(Records to use)
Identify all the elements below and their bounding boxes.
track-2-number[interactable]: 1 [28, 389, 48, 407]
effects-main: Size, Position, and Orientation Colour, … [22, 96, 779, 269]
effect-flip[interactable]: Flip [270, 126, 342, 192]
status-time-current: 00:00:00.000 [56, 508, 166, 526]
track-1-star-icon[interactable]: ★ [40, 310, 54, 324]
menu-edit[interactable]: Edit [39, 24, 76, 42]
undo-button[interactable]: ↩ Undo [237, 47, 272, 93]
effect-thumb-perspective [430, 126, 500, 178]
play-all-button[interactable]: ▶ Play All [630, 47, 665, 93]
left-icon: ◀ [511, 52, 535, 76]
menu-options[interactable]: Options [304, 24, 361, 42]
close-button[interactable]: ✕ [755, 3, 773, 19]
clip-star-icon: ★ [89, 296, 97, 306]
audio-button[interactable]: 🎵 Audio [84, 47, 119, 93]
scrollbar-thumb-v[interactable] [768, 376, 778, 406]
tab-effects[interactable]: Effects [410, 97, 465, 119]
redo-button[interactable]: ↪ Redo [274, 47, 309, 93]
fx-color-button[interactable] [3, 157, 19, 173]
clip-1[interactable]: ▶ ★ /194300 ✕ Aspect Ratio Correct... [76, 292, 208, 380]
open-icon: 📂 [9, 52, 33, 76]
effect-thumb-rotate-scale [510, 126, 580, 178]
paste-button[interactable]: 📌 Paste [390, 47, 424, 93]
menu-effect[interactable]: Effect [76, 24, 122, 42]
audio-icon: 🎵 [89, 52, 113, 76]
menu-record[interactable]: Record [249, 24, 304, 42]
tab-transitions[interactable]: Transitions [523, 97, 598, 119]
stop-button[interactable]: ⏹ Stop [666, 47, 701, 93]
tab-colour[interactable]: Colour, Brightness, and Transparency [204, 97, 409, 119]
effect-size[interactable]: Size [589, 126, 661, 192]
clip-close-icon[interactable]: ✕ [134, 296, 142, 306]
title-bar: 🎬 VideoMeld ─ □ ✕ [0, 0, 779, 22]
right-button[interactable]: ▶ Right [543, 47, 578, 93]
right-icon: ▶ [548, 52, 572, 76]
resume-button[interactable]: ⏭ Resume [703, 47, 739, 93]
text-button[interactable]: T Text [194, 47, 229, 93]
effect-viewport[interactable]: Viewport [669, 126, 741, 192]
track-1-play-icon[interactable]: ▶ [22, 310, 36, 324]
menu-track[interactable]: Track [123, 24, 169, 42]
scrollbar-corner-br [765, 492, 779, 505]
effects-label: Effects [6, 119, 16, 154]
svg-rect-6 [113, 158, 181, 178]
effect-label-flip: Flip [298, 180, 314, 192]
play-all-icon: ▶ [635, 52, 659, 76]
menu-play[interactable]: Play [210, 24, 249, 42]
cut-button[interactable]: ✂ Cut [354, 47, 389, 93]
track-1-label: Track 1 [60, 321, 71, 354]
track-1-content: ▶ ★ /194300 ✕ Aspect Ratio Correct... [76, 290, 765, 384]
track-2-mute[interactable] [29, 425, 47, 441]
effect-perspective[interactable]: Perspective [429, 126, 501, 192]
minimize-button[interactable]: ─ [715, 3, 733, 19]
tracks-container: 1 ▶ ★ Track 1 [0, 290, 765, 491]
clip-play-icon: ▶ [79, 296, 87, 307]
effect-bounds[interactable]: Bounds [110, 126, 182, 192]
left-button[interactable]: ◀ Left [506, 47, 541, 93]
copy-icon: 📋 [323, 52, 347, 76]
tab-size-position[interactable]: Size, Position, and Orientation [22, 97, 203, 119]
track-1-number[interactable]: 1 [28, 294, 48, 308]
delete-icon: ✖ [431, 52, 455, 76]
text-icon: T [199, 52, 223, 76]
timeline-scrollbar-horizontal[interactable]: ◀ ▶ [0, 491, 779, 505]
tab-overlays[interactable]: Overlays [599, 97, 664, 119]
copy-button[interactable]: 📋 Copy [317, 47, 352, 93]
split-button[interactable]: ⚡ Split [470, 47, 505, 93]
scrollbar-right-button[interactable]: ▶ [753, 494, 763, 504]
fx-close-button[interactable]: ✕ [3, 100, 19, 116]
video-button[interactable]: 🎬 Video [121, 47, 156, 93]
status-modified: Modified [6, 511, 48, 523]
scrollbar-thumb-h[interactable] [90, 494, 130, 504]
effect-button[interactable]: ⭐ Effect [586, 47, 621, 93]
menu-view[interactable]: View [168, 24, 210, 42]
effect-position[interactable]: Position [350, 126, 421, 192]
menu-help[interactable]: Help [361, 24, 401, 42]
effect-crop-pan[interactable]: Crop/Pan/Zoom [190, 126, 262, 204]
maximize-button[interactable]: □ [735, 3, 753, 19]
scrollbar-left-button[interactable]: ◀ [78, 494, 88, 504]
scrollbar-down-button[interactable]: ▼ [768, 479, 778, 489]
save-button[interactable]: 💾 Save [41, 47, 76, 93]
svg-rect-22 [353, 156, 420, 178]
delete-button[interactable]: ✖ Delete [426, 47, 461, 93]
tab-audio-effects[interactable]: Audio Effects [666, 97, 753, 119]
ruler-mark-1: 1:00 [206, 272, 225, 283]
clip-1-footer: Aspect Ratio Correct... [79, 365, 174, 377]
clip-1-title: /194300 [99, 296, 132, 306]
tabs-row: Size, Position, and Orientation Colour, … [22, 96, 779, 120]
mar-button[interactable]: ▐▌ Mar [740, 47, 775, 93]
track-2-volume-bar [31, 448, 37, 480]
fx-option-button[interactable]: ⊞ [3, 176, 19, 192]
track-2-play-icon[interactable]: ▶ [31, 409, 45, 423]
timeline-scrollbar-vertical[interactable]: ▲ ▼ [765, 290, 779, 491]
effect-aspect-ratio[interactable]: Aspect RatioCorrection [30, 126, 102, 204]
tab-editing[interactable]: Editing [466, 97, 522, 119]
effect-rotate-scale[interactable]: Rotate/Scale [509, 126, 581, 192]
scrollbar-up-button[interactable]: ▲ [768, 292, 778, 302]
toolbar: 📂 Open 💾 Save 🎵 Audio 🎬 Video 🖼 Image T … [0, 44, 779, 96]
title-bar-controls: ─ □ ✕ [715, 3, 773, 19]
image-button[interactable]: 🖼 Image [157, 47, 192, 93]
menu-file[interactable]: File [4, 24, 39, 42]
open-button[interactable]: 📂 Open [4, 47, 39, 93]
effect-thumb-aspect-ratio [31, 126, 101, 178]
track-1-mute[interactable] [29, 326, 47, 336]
(End Records to use)
Each entry shown above must be retyped word for word.

Identify all the elements below and their bounding boxes.
track-2-number[interactable]: 1 [28, 389, 48, 407]
effects-main: Size, Position, and Orientation Colour, … [22, 96, 779, 269]
effect-flip[interactable]: Flip [270, 126, 342, 192]
status-time-current: 00:00:00.000 [56, 508, 166, 526]
track-1-star-icon[interactable]: ★ [40, 310, 54, 324]
menu-edit[interactable]: Edit [39, 24, 76, 42]
undo-button[interactable]: ↩ Undo [237, 47, 272, 93]
effect-thumb-perspective [430, 126, 500, 178]
play-all-button[interactable]: ▶ Play All [630, 47, 665, 93]
left-icon: ◀ [511, 52, 535, 76]
menu-options[interactable]: Options [304, 24, 361, 42]
close-button[interactable]: ✕ [755, 3, 773, 19]
clip-star-icon: ★ [89, 296, 97, 306]
audio-button[interactable]: 🎵 Audio [84, 47, 119, 93]
scrollbar-thumb-v[interactable] [768, 376, 778, 406]
tab-effects[interactable]: Effects [410, 97, 465, 119]
redo-button[interactable]: ↪ Redo [274, 47, 309, 93]
fx-color-button[interactable] [3, 157, 19, 173]
clip-1[interactable]: ▶ ★ /194300 ✕ Aspect Ratio Correct... [76, 292, 208, 380]
open-icon: 📂 [9, 52, 33, 76]
effect-thumb-rotate-scale [510, 126, 580, 178]
paste-button[interactable]: 📌 Paste [390, 47, 424, 93]
menu-effect[interactable]: Effect [76, 24, 122, 42]
audio-icon: 🎵 [89, 52, 113, 76]
menu-record[interactable]: Record [249, 24, 304, 42]
tab-transitions[interactable]: Transitions [523, 97, 598, 119]
stop-button[interactable]: ⏹ Stop [666, 47, 701, 93]
tab-colour[interactable]: Colour, Brightness, and Transparency [204, 97, 409, 119]
effect-size[interactable]: Size [589, 126, 661, 192]
clip-close-icon[interactable]: ✕ [134, 296, 142, 306]
title-bar: 🎬 VideoMeld ─ □ ✕ [0, 0, 779, 22]
right-button[interactable]: ▶ Right [543, 47, 578, 93]
right-icon: ▶ [548, 52, 572, 76]
resume-button[interactable]: ⏭ Resume [703, 47, 739, 93]
text-button[interactable]: T Text [194, 47, 229, 93]
effect-viewport[interactable]: Viewport [669, 126, 741, 192]
track-1-play-icon[interactable]: ▶ [22, 310, 36, 324]
menu-track[interactable]: Track [123, 24, 169, 42]
scrollbar-corner-br [765, 492, 779, 505]
effects-label: Effects [6, 119, 16, 154]
svg-rect-6 [113, 158, 181, 178]
effect-label-flip: Flip [298, 180, 314, 192]
play-all-icon: ▶ [635, 52, 659, 76]
menu-play[interactable]: Play [210, 24, 249, 42]
cut-button[interactable]: ✂ Cut [354, 47, 389, 93]
track-1-label: Track 1 [60, 321, 71, 354]
track-1-content: ▶ ★ /194300 ✕ Aspect Ratio Correct... [76, 290, 765, 384]
track-2-mute[interactable] [29, 425, 47, 441]
effect-perspective[interactable]: Perspective [429, 126, 501, 192]
minimize-button[interactable]: ─ [715, 3, 733, 19]
tracks-container: 1 ▶ ★ Track 1 [0, 290, 765, 491]
clip-play-icon: ▶ [79, 296, 87, 307]
effect-bounds[interactable]: Bounds [110, 126, 182, 192]
left-button[interactable]: ◀ Left [506, 47, 541, 93]
copy-icon: 📋 [323, 52, 347, 76]
tab-size-position[interactable]: Size, Position, and Orientation [22, 97, 203, 119]
track-1-number[interactable]: 1 [28, 294, 48, 308]
delete-icon: ✖ [431, 52, 455, 76]
text-icon: T [199, 52, 223, 76]
timeline-scrollbar-horizontal[interactable]: ◀ ▶ [0, 491, 779, 505]
tab-overlays[interactable]: Overlays [599, 97, 664, 119]
copy-button[interactable]: 📋 Copy [317, 47, 352, 93]
split-button[interactable]: ⚡ Split [470, 47, 505, 93]
scrollbar-right-button[interactable]: ▶ [753, 494, 763, 504]
fx-close-button[interactable]: ✕ [3, 100, 19, 116]
video-button[interactable]: 🎬 Video [121, 47, 156, 93]
status-modified: Modified [6, 511, 48, 523]
scrollbar-thumb-h[interactable] [90, 494, 130, 504]
effect-button[interactable]: ⭐ Effect [586, 47, 621, 93]
menu-view[interactable]: View [168, 24, 210, 42]
effect-position[interactable]: Position [350, 126, 421, 192]
menu-help[interactable]: Help [361, 24, 401, 42]
effect-crop-pan[interactable]: Crop/Pan/Zoom [190, 126, 262, 204]
maximize-button[interactable]: □ [735, 3, 753, 19]
scrollbar-left-button[interactable]: ◀ [78, 494, 88, 504]
scrollbar-down-button[interactable]: ▼ [768, 479, 778, 489]
save-button[interactable]: 💾 Save [41, 47, 76, 93]
svg-rect-22 [353, 156, 420, 178]
delete-button[interactable]: ✖ Delete [426, 47, 461, 93]
tab-audio-effects[interactable]: Audio Effects [666, 97, 753, 119]
ruler-mark-1: 1:00 [206, 272, 225, 283]
clip-1-footer: Aspect Ratio Correct... [79, 365, 174, 377]
clip-1-title: /194300 [99, 296, 132, 306]
tabs-row: Size, Position, and Orientation Colour, … [22, 96, 779, 120]
mar-button[interactable]: ▐▌ Mar [740, 47, 775, 93]
track-2-volume-bar [31, 448, 37, 480]
fx-option-button[interactable]: ⊞ [3, 176, 19, 192]
track-2-play-icon[interactable]: ▶ [31, 409, 45, 423]
timeline-scrollbar-vertical[interactable]: ▲ ▼ [765, 290, 779, 491]
effect-aspect-ratio[interactable]: Aspect RatioCorrection [30, 126, 102, 204]
tab-editing[interactable]: Editing [466, 97, 522, 119]
effect-rotate-scale[interactable]: Rotate/Scale [509, 126, 581, 192]
scrollbar-up-button[interactable]: ▲ [768, 292, 778, 302]
toolbar: 📂 Open 💾 Save 🎵 Audio 🎬 Video 🖼 Image T … [0, 44, 779, 96]
title-bar-controls: ─ □ ✕ [715, 3, 773, 19]
image-button[interactable]: 🖼 Image [157, 47, 192, 93]
menu-file[interactable]: File [4, 24, 39, 42]
open-button[interactable]: 📂 Open [4, 47, 39, 93]
effect-thumb-aspect-ratio [31, 126, 101, 178]
track-1-mute[interactable] [29, 326, 47, 336]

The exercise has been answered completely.